A TUPE transfer means that the employees of your business aren’t left stuck when your business transfers. Instead, they move over to the new company with their jobs, terms, and conditions intact. This includes things like their pay, holiday entitlements, and even their length of service. Essentially, it’s like picking up their entire employment package and moving it to the new employer without any changes.

How Do You Know if TUPE Applies?

As a reminder, here’s how to know if TUPE applies:

  • Business Transfer: If part or all of your business is being sold or transferred to another company, TUPE probably applies.
  • Service Provision Change: When you outsource a service, bring it back in-house, or switch service providers. For example, changing your cleaning company might trigger TUPE.
  • Employee Transfer: If employees are part of the transfer and their jobs are continuing with the new employer, TUPE is likely involved.

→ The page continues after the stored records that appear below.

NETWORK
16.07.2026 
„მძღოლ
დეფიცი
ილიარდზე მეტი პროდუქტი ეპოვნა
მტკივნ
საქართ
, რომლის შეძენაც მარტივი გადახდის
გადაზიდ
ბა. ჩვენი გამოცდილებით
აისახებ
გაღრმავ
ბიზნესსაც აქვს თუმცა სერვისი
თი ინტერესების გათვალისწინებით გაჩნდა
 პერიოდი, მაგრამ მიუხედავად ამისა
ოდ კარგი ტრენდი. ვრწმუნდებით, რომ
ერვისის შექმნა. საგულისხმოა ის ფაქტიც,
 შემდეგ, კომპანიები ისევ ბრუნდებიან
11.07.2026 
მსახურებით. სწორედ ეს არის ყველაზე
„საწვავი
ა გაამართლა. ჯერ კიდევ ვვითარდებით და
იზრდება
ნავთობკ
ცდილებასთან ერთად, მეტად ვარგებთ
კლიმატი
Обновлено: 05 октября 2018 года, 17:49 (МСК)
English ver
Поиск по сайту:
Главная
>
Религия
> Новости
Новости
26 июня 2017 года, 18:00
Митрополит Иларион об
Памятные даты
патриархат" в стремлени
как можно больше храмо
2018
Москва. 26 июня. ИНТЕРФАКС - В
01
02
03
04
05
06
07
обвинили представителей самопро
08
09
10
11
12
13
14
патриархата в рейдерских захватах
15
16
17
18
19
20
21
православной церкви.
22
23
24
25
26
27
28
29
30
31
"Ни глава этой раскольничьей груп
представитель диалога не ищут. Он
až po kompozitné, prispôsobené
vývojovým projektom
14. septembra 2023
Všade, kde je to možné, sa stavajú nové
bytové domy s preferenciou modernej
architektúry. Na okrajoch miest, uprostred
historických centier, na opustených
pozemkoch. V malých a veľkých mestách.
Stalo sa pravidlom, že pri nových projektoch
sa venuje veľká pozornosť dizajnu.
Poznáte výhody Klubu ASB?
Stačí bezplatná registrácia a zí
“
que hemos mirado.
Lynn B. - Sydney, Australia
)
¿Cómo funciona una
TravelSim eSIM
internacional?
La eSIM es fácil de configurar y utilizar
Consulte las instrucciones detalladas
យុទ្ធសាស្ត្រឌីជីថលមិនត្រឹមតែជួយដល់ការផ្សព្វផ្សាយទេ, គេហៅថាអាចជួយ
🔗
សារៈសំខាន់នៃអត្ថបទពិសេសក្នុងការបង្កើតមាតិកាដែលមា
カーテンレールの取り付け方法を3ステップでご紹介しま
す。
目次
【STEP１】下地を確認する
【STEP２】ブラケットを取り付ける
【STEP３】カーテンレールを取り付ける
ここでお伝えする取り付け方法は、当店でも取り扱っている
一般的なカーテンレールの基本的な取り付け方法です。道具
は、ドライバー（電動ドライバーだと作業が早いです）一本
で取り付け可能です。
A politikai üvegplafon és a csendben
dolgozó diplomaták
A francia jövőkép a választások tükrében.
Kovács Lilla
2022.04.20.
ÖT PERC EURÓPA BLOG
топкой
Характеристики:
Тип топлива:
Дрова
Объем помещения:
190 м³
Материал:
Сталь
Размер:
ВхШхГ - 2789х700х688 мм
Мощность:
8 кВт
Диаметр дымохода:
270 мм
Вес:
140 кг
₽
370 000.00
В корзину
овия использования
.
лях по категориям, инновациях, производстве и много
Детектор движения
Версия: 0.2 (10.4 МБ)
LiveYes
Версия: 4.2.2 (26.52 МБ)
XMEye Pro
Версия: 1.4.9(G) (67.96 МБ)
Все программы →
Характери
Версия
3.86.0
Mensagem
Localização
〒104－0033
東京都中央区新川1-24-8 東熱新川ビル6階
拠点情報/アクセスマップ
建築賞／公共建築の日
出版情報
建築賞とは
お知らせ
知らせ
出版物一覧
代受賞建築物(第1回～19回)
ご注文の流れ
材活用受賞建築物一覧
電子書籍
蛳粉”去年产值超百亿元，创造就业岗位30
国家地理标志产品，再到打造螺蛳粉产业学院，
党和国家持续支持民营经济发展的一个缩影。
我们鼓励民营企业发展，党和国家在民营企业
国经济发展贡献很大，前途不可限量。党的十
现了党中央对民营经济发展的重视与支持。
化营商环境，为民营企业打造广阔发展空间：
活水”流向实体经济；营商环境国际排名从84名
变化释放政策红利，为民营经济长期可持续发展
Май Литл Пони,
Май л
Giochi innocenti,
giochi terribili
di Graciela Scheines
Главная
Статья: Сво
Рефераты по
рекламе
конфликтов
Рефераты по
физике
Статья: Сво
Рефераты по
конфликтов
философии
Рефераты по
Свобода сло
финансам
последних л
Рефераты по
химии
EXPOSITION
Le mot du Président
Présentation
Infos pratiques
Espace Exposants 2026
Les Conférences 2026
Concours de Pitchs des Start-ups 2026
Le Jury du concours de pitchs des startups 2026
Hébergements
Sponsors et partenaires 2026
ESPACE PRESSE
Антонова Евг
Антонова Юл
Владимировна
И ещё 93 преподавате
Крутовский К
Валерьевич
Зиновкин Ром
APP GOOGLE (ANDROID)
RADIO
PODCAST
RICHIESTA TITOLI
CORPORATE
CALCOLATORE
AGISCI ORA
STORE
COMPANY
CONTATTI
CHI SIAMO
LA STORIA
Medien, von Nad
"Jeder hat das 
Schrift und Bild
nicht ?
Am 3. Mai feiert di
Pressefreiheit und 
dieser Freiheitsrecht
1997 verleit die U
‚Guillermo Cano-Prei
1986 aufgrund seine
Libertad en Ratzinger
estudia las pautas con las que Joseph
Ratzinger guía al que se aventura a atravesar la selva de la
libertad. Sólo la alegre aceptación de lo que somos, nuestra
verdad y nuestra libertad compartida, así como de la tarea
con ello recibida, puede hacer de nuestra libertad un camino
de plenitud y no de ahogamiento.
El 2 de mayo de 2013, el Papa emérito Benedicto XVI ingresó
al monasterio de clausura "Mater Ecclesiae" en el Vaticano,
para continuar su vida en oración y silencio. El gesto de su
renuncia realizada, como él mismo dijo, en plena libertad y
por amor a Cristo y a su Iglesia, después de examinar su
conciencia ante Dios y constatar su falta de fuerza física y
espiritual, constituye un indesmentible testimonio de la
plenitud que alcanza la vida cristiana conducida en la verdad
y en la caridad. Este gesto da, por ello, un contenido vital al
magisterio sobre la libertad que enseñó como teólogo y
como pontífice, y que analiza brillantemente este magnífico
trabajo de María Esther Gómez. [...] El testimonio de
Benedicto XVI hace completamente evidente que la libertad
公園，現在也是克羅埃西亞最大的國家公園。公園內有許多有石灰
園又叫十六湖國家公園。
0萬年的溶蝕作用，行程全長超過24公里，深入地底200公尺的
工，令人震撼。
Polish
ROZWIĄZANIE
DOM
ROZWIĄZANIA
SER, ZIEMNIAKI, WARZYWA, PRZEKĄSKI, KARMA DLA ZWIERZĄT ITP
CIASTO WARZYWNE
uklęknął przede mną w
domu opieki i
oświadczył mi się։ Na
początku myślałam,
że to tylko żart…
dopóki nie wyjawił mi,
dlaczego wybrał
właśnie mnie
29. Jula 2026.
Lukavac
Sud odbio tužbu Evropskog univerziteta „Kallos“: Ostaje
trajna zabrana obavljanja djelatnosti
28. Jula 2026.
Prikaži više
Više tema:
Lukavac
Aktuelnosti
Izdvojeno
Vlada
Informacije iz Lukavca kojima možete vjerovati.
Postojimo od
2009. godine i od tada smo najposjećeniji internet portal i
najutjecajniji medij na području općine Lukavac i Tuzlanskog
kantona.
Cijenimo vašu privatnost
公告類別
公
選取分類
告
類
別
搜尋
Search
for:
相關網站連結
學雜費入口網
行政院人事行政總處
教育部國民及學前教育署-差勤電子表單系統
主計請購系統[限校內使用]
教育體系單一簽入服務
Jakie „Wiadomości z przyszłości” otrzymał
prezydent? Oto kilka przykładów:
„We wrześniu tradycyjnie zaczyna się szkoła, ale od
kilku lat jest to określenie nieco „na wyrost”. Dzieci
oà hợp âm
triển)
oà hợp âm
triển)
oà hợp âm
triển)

If there’s any doubt, getting professional advice is a smart move.

How Do You Avoid TUPE Transfer?

Avoiding a TUPE transfer might seem like a good way to manage TUPE costs, but it’s not usually the best approach. Keeping services in-house or using short-term contracts might seem like easy solutions to avoid a TUPE transfer, but they can create more complications in the long run. TUPE is designed to protect employees and make sure any business transfers are as smooth as possible for everyone involved. Trying to bypass TUPE regulations can harm employee morale and lead to legal issues. Instead of avoiding TUPE, it’s better to understand how it works and manage it effectively.